Dynamically linking your library will introduce some added variation (not a large amount but
definitely some). Statically linking libzstd will be more stable. Static libraries should
be enabled by default when building zstd.
4. Use a profiler with a good high resolution timer. See the section below on profiling for
details on this.
5. Disable frequency scaling, turbo boost and address space randomization (this will vary by OS)
6. Try to avoid storage. On some systems you can use tmpfs. Putting the program, inputs and outputs on
tmpfs avoids touching a real storage system, which can have a pretty big variability.
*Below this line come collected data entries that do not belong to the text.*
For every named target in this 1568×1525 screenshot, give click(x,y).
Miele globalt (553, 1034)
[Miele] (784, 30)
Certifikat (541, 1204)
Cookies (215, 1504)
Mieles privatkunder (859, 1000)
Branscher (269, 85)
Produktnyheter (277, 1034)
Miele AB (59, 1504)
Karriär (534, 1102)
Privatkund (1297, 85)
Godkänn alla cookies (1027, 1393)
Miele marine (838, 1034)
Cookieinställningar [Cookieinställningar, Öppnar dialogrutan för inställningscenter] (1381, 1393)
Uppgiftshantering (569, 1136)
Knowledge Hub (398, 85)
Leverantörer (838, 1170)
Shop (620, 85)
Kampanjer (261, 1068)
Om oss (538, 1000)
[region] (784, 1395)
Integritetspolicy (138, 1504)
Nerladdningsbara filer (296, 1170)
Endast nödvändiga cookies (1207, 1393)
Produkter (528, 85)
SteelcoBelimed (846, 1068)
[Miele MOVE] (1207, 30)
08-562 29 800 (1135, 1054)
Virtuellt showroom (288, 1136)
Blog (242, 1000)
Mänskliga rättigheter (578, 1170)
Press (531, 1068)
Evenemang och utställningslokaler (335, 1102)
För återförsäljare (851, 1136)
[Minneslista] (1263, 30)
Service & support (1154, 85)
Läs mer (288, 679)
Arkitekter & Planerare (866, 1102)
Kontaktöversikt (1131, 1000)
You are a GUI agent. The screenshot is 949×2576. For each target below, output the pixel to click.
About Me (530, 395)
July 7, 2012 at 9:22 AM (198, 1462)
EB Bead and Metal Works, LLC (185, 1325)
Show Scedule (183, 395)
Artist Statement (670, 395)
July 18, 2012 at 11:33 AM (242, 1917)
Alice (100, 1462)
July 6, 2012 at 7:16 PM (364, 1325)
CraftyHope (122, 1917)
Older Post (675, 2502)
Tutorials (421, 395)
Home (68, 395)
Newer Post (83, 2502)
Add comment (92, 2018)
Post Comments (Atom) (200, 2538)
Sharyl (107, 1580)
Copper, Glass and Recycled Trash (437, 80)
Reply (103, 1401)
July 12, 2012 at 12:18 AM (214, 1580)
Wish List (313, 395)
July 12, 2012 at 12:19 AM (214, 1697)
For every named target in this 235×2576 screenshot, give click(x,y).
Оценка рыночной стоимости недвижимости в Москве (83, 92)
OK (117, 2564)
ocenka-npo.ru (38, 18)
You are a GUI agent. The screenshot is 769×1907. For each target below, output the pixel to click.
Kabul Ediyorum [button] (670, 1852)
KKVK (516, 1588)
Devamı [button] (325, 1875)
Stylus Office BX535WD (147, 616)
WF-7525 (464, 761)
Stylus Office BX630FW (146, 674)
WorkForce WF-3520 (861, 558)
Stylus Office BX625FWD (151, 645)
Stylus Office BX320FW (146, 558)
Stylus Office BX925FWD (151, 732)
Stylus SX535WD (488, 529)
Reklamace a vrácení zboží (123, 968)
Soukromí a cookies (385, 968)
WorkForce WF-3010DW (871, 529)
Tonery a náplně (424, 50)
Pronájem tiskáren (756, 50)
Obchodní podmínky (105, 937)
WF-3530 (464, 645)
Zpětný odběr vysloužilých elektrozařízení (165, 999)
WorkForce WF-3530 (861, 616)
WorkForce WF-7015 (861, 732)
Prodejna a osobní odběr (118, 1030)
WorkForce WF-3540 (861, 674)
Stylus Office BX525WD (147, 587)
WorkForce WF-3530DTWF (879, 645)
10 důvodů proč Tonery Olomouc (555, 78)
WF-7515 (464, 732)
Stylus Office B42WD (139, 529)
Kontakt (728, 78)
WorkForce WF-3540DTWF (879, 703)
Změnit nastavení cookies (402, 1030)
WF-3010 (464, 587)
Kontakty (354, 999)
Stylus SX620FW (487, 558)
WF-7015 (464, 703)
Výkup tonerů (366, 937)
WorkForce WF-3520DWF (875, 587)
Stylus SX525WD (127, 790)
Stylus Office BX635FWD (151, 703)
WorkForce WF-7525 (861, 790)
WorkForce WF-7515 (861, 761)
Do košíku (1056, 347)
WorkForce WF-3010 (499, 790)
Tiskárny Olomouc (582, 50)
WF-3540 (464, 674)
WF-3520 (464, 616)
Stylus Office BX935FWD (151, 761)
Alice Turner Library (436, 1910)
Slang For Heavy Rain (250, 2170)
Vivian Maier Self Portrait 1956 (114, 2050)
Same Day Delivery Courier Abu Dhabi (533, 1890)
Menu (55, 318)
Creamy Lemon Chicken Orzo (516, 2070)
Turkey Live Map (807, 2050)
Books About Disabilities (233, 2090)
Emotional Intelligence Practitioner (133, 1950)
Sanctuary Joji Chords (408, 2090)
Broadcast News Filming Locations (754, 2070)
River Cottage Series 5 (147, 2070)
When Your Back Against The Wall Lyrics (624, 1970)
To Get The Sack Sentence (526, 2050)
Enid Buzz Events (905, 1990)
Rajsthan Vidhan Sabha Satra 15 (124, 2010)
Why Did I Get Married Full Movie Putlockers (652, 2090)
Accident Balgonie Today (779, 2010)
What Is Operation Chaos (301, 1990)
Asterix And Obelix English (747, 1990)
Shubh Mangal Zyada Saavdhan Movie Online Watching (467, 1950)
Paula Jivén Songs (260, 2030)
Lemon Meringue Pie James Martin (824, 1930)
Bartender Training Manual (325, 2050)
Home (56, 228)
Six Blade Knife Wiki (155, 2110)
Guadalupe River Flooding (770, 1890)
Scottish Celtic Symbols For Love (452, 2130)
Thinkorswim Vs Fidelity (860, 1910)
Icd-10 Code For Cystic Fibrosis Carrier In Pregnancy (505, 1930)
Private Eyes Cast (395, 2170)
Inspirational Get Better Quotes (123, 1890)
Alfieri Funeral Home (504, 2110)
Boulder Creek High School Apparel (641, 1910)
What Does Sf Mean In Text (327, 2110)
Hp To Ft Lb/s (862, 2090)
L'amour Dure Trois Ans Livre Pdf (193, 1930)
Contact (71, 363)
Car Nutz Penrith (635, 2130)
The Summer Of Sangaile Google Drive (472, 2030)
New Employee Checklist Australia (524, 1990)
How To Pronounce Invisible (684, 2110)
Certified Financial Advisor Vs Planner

Also check our LLVM's guide on benchmarking here: https://llvm.org/docs/Benchmarking.html
### Zstd benchmark
The fastest signal you can get regarding your performance changes is via the in-build zstd cli
bench option. You can run Zstd as you typically would for your scenario using some set of options
and then additionally also specify the `-b#` option. Doing this will run our benchmarking pipeline
for that options you have just provided. If you want to look at the internals of how this
benchmarking script works, you can check out programs/benchzstd.c
For example: say you have made a change that you believe improves the speed of zstd level 1. The
very first thing you should use to asses whether you actually achieved any sort of improvement
is `zstd -b`. You might try to do something like this. Note: you can use the `-i` option to
specify a running time for your benchmark in seconds (default is 3 seconds).
Usually, the longer the running time, the more stable your results will be.